# CVPR 2026 Open Source: STC Framework Accelerates Streaming Video Large Models, Reducing ViT Encoding Latency by 24.5%

> The EPIC Lab team from Shanghai Jiao Tong University open-sourced the STC framework. Using hierarchical token compression technology, it reduces the ViT encoding latency of streaming video understanding models by 24.5% and LLM pre-filling latency by 45.3% while maintaining 99% accuracy.

- 板块: [Openclaw Llm](https://www.zingnex.cn/en/forum/board/openclaw-llm)
- 发布时间: 2026-06-04T15:44:54.000Z
- 最近活动: 2026-06-04T15:52:14.351Z
- 热度: 163.9
- 关键词: CVPR 2026, 视频大模型, 流式视频, Token压缩, ViT加速, LLM推理优化, 上海交大, 开源框架, 视频理解, 实时AI
- 页面链接: https://www.zingnex.cn/en/forum/thread/cvpr-2026-stc-vit24-5
- Canonical: https://www.zingnex.cn/forum/thread/cvpr-2026-stc-vit24-5
- Markdown 来源: floors_fallback

---

## CVPR 2026 Open Source: STC Framework Accelerates Streaming Video Large Models, Reducing ViT Encoding Latency by 24.5%

The EPIC Lab team from Shanghai Jiao Tong University open-sourced the STC framework. Using hierarchical token compression technology, it reduces the ViT encoding latency of streaming video understanding models by 24.5% and LLM pre-filling latency by 45.3% while maintaining 99% accuracy. This framework has been accepted by CVPR 2026 and fully open-sourced, suitable for real-time video scenarios such as live streaming, AR glasses, and surveillance.

## Research Background and Challenges

Streaming video understanding requires real-time processing of continuous frames and is sensitive to latency. Existing video large models face three major bottlenecks: 1. High computational overhead for ViT encoding per frame; 2. Long video token sequences leading to time-consuming LLM pre-filling; 3. Ineffective utilization of temporal redundancy in consecutive frames. These issues have created a demand for efficient processing methods.
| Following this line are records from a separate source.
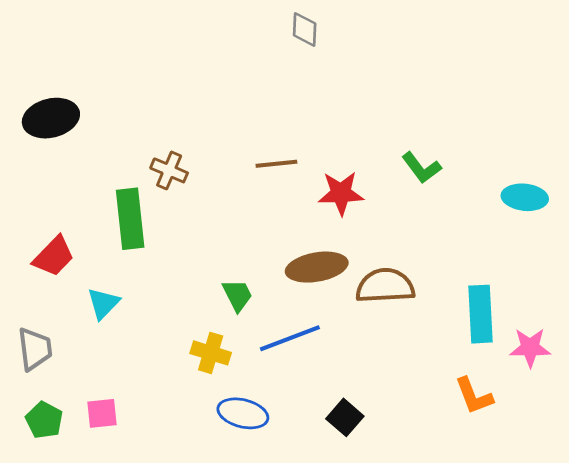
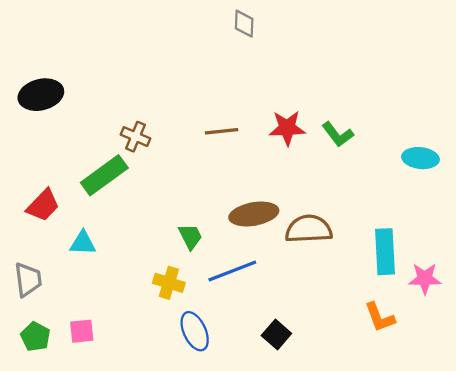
red star: (341, 193) -> (287, 128), moved
green rectangle: (130, 219) -> (104, 175), turned 60
cyan triangle: (103, 303) -> (83, 243), turned 48
blue ellipse: (243, 413) -> (195, 331), turned 51

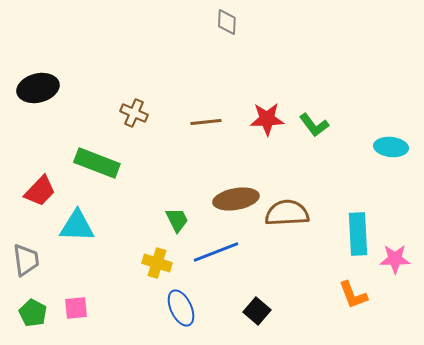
brown cross: (136, 137) -> (134, 113), moved
green rectangle: (104, 175) -> (97, 163), turned 57
cyan triangle: (83, 243) -> (77, 226), size x1.4

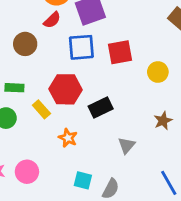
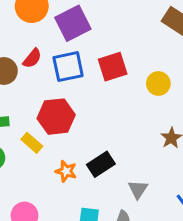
red semicircle: (52, 20) -> (32, 58), moved
black rectangle: (101, 108) -> (101, 164), moved
gray triangle: (127, 145) -> (138, 189), moved

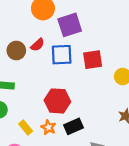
red hexagon: (56, 117) -> (57, 101), moved
yellow rectangle: (32, 143) -> (26, 127), moved

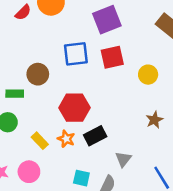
purple square: (70, 25) -> (107, 20), moved
red semicircle: (37, 45) -> (23, 12), moved
brown circle: (16, 51) -> (38, 74), moved

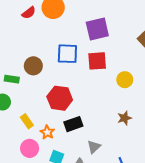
orange star: (66, 139) -> (47, 132), moved
pink circle: (29, 172) -> (30, 148), moved

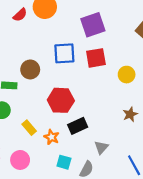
pink circle: (30, 148) -> (20, 160), moved

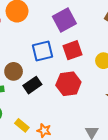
red hexagon: (61, 100) -> (68, 84), moved
black rectangle: (78, 126) -> (32, 85), moved

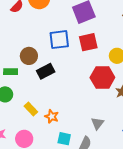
red hexagon: (68, 84) -> (102, 77), moved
## Core Design of the STC Framework

STC (Streaming Token Compression) adopts a hierarchical token compression strategy, including two modules:
- **STC-Cacher**: Reuses static tokens in the cache through difference detection, only encoding changed regions, reducing ViT encoding latency by 24.5%;
- **STC-Pruner**: Compresses token sequences via spatiotemporal saliency pruning, reducing LLM pre-filling latency by 45.3% while maintaining 99% accuracy.
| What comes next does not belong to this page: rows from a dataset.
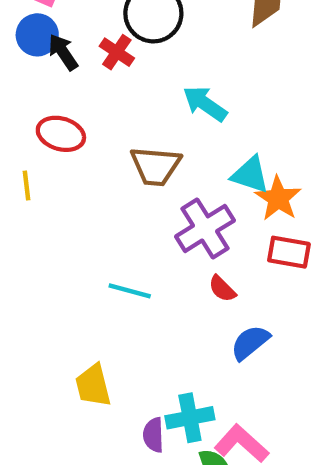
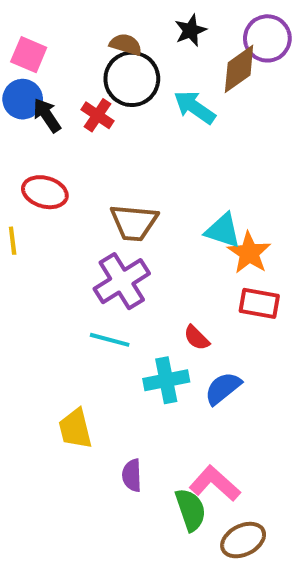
cyan arrow: (205, 104) -> (195, 107), moved
purple cross: (205, 228) -> (122, 281), moved
cyan cross: (190, 418) -> (166, 380), moved

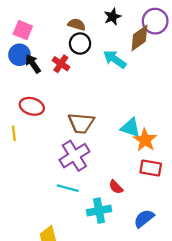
black circle: (132, 79) -> (80, 44), size x0.7
blue semicircle: (223, 388) -> (144, 218), moved

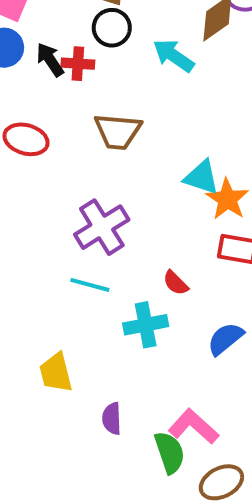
black arrow: (33, 64) -> (50, 60), moved
red cross: (61, 64) -> (78, 64), turned -30
brown trapezoid: (81, 123) -> (118, 131), moved

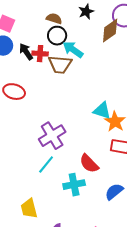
cyan arrow: (174, 56) -> (73, 50), moved
brown trapezoid: (118, 131) -> (60, 65), moved
red semicircle: (176, 283) -> (89, 164), size x1.5
cyan line: (90, 285) -> (46, 165), turned -66

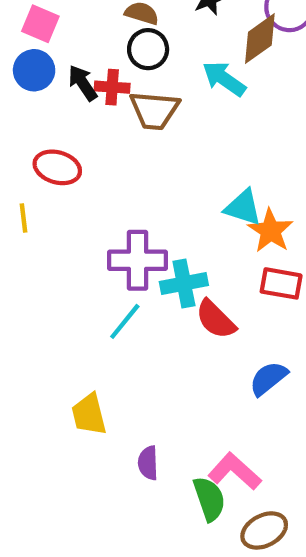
cyan arrow: (73, 50) -> (224, 79), moved
purple cross: (52, 136) -> (138, 260), turned 32
cyan cross: (74, 185) -> (184, 283), moved

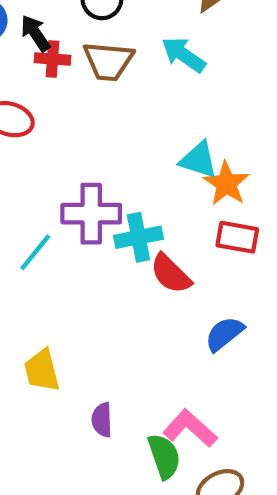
cyan arrow: (224, 79) -> (184, 55), moved
red cross: (112, 87) -> (53, 59), moved
cyan line: (125, 321) -> (35, 252), moved

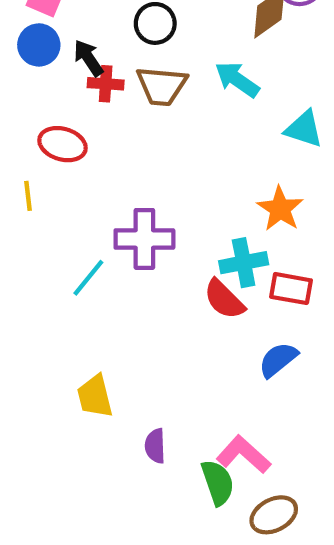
cyan triangle: (199, 160) -> (304, 129), moved
cyan cross: (138, 237) -> (244, 263), moved
red rectangle: (237, 237) -> (291, 289), moved

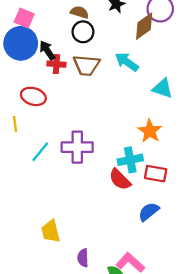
blue circle: (39, 45) -> (21, 43), size x1.5
cyan line: (88, 278) -> (40, 152), moved

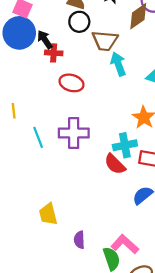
cyan arrow: (127, 62) -> (118, 64), moved, turned 35
brown trapezoid: (86, 65) -> (105, 41), moved
red ellipse: (33, 96) -> (71, 83), moved
cyan line: (40, 152) -> (38, 137), turned -60

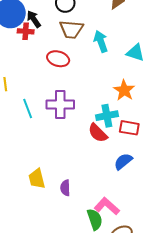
brown trapezoid: (105, 41) -> (71, 29), moved
red cross: (54, 53) -> (26, 31), moved
purple semicircle: (79, 240) -> (65, 188), moved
## Experimental Results and Performance

### Benchmark Tests
Results on the ReKV framework:
| Method | ViT Encoding Latency | LLM Pre-filling Latency | Accuracy Change |
|--------|-----------------------|-------------------------|------------------|
| ReKV Baseline | 103.7s | 482.4s | - |
| + STC | 78.3s (↓24.5%) | 263.7s (↓45.3%) | Slight decrease only |

### Cross-Framework Versatility
Can be integrated into frameworks like Dispider and LiveCC. For example, StreamForest's ViT latency decreased from 103.7s to 67.7s (↓34.7%).

## Technical Implementation Details

- **HuggingFace Integration**: A single line of monkey-patch can attach it to CLIP/SigLIP vision towers without retraining;
- **Parameter Configuration**: Use environment variables (e.g., STC_TOKEN_PER_FRAME) to balance latency and accuracy;
- **Plug-and-Play**: STC-Pruner intervenes after ViT encoding and before LLM pre-filling, adapting to Transformer backends.

## Open Source Ecosystem and Usage

- **Code Structure**: The Python package `stc` includes core code, benchmark tests, and documentation;
- **Installation**: `pip install -e .` (core package) or `pip install -e .[hf]` (with HuggingFace integration);
- **Reproducibility**: Provides detailed guides for mainstream frameworks (ReKV, StreamForest, etc.).

## Research Significance and Outlook

- **Contributions**: The first token compression framework for streaming scenarios, filling a gap in the field;
- **Applications**: Improves experience in real-time scenarios like intelligent security, autonomous driving, and AR/VR;
- **Future Work**: Develop LiveCC support and optimize algorithms to enhance efficiency.

## Summary

The STC framework significantly reduces the latency of streaming video models with high accuracy through hierarchical token compression. It is plug-and-play and cross-framework compatible. The open-source code and documentation provide practical optimization solutions for researchers and practitioners, promoting the development of real-time video AI applications.